Honestly though people place far too much importance on testing results charts. They can make the differences seem larger than they are in real life, especially if your system will be using more than a single radiator.

To make a really good choice knowing at what speed you will run your fans most of the time, like when gaming for example, helps a lot.

Just buying the largest and thickest rad will give you worse results if your fans will never run over 1000rpm for example. In that case thinner rads can work better.

If instead you have limited rad space available so will likely be running fans up to say 1850rpm to keep temps down with a single rad then extra thickness is definately useful.

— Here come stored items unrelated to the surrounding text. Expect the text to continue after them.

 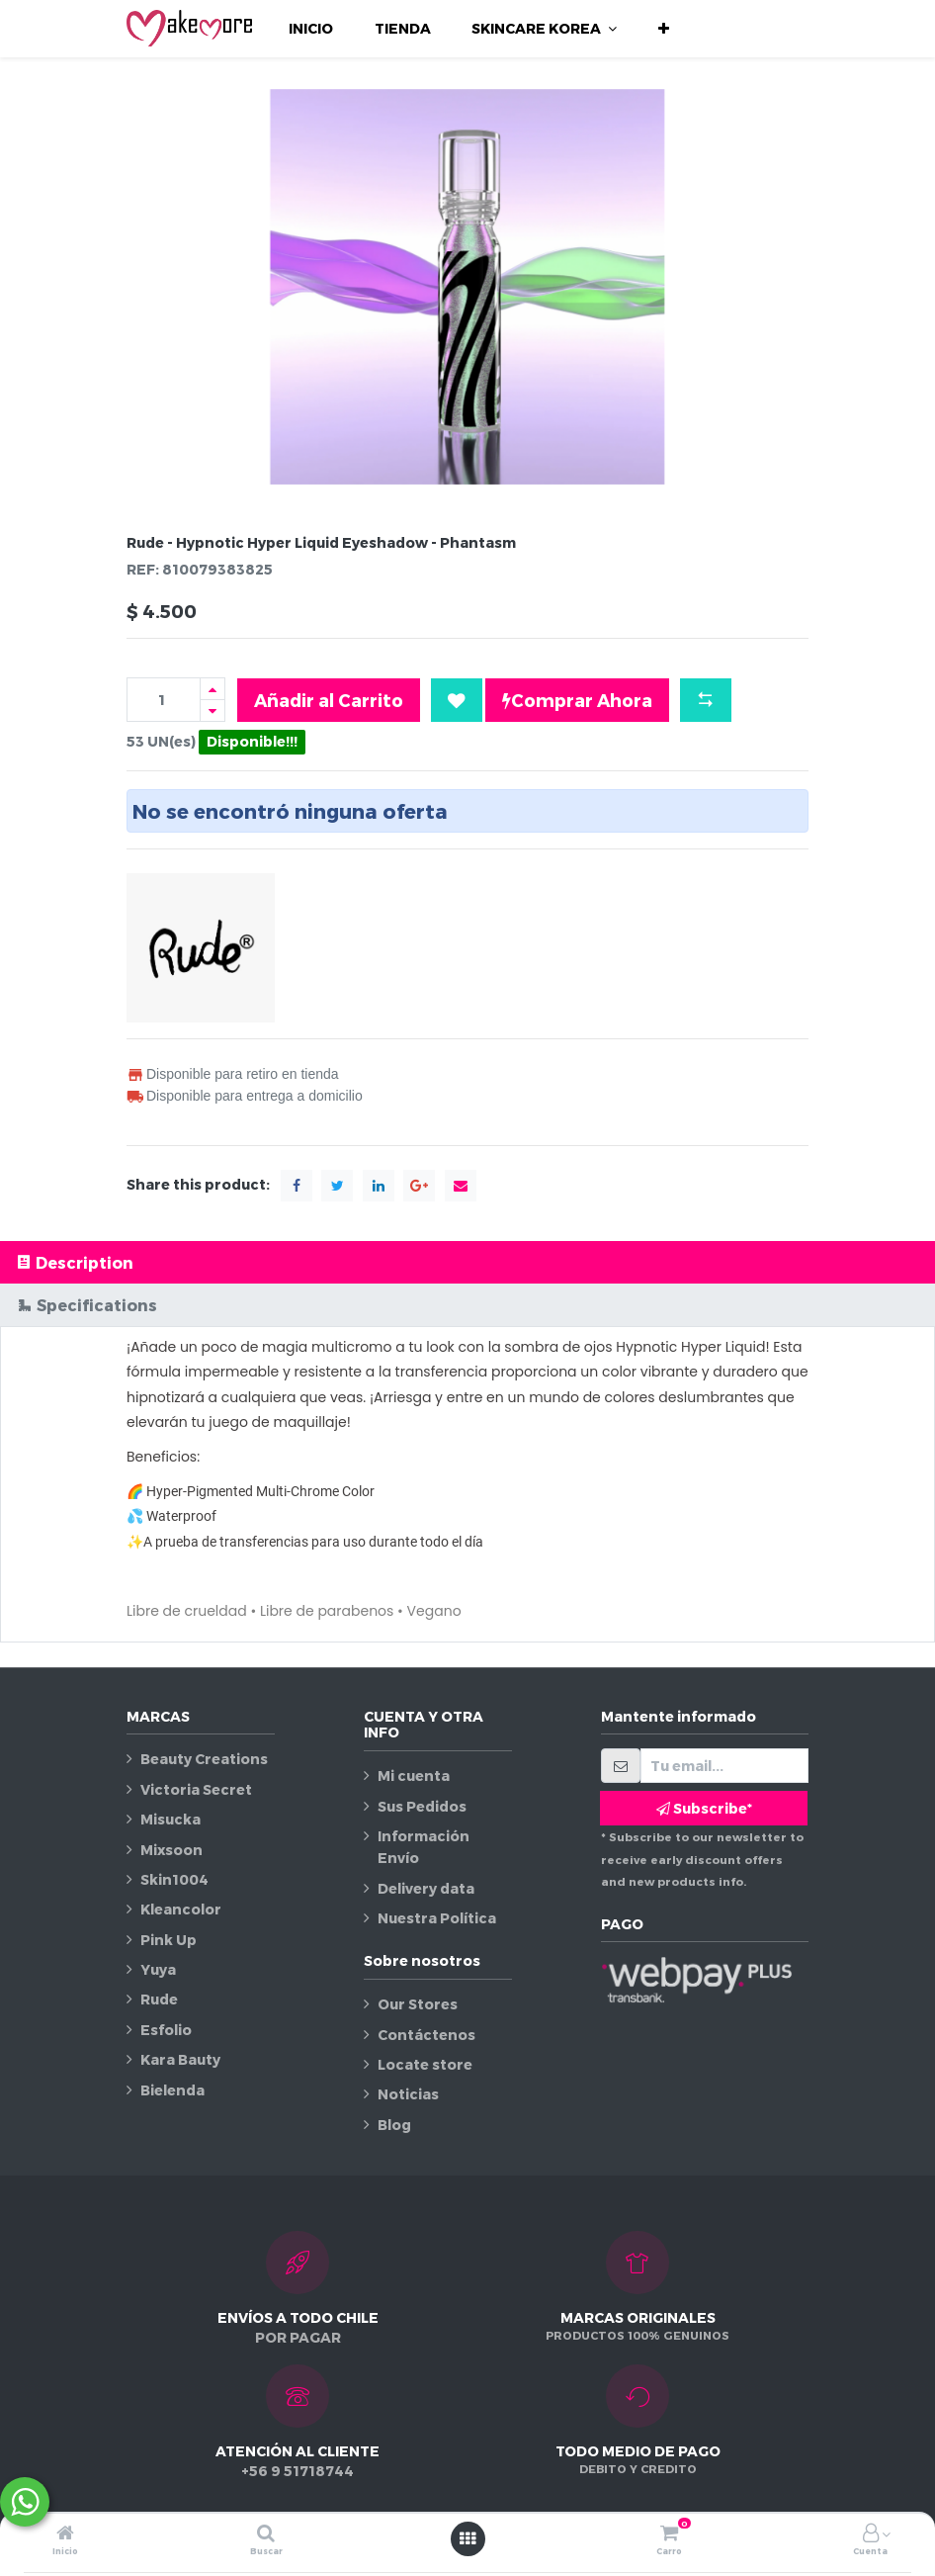 What do you see at coordinates (414, 1775) in the screenshot?
I see `Mi cuenta` at bounding box center [414, 1775].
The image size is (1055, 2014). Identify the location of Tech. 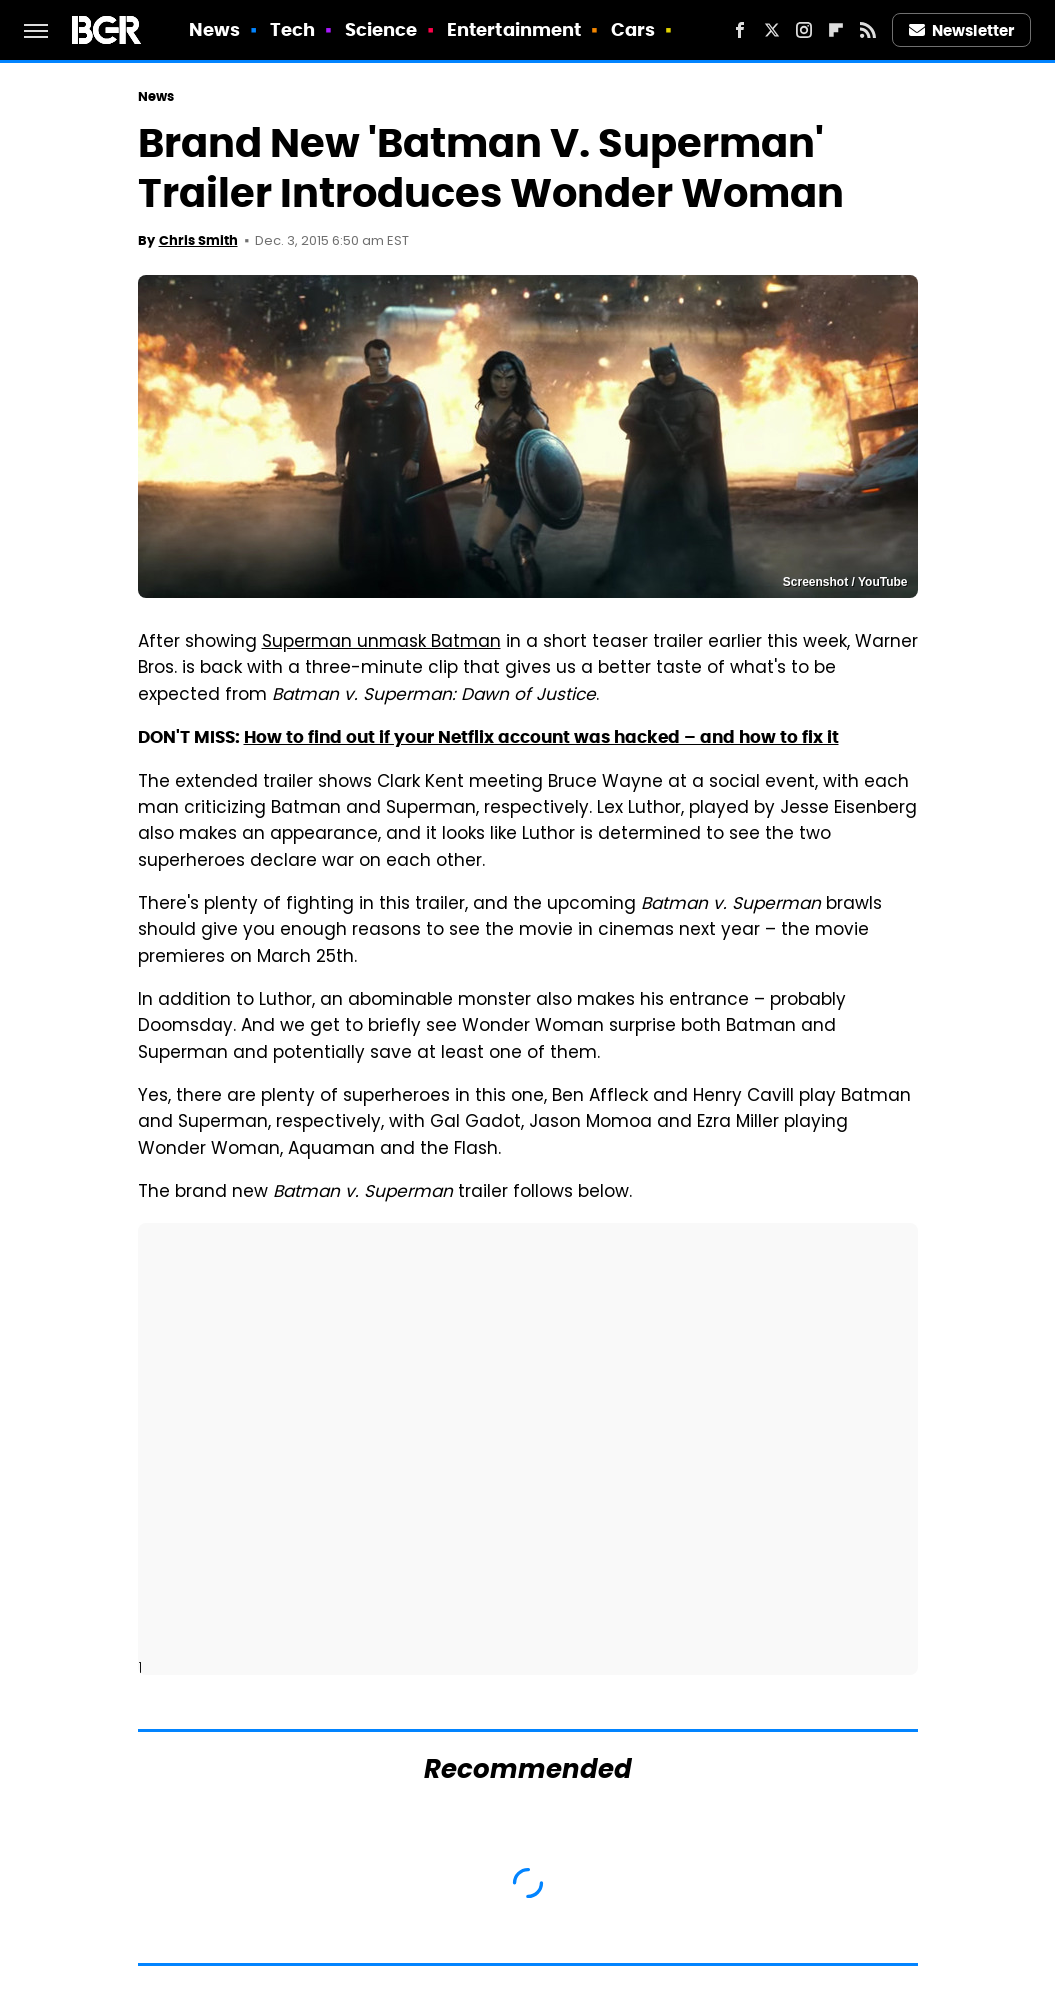 (292, 29).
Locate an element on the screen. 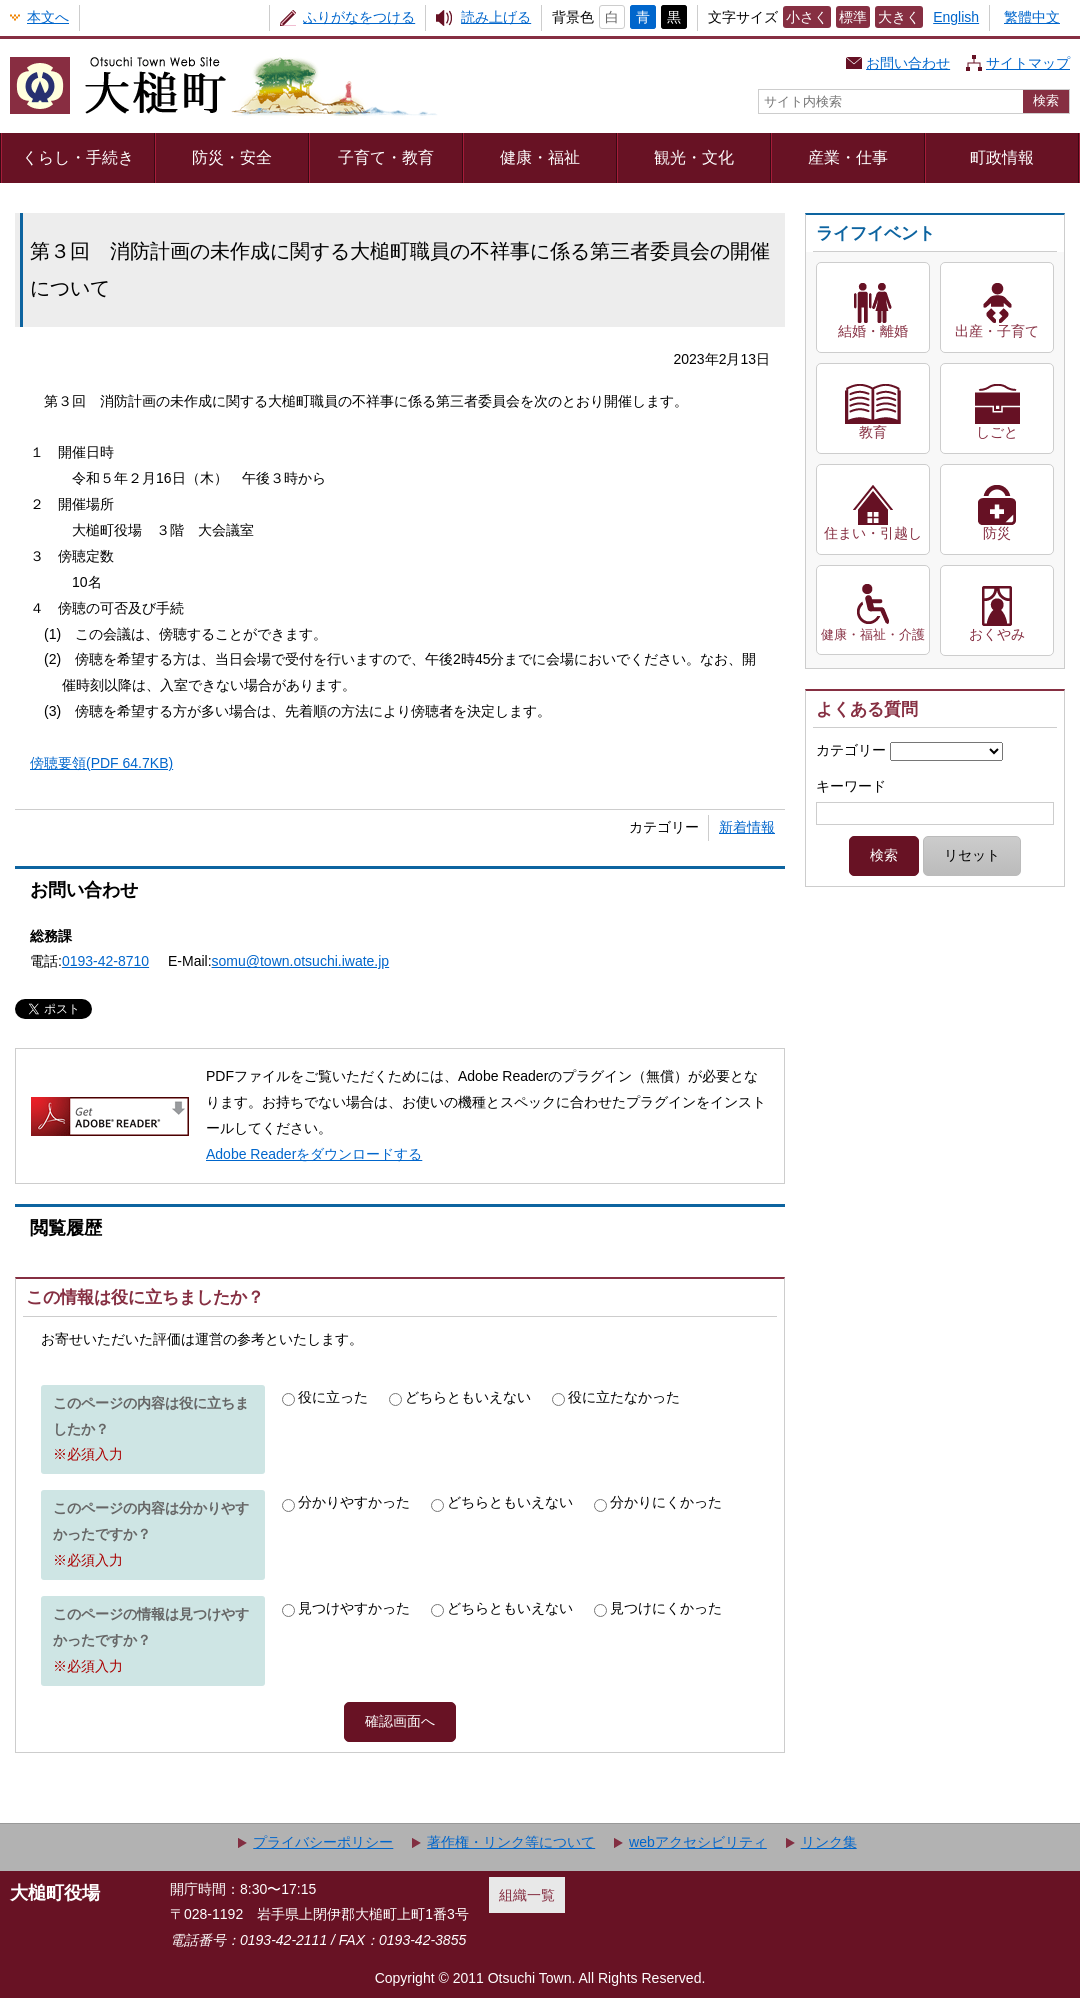 Image resolution: width=1080 pixels, height=1998 pixels. 防災 is located at coordinates (997, 533).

All rads also perform differently in a real cases than they do in test environments.
Yes charts can be misleading so that's why I like to take the absolute difference when comparing 2 values/products.

Now I'm 'scratching my head' here with that sentence about the largest and thickest radiator being worse. How do you explain that?

Looking at the charts largest is always better. And thinking that if you have a bigger surface area to dissipate heat the better, even with no air flow that's true.

I'm thinking about buying the thermaltake level 20 xt so radiator space shouldn't be a problem. I'll add two 200mm fans at the front and 1 or 2 extra at the bottom to cool the water pump directly and the hard drives.
Double 480mm rads at the top of the case, with fans at low RPM for low noise, maybe around 1000RPM.

What do you guys think about the setup?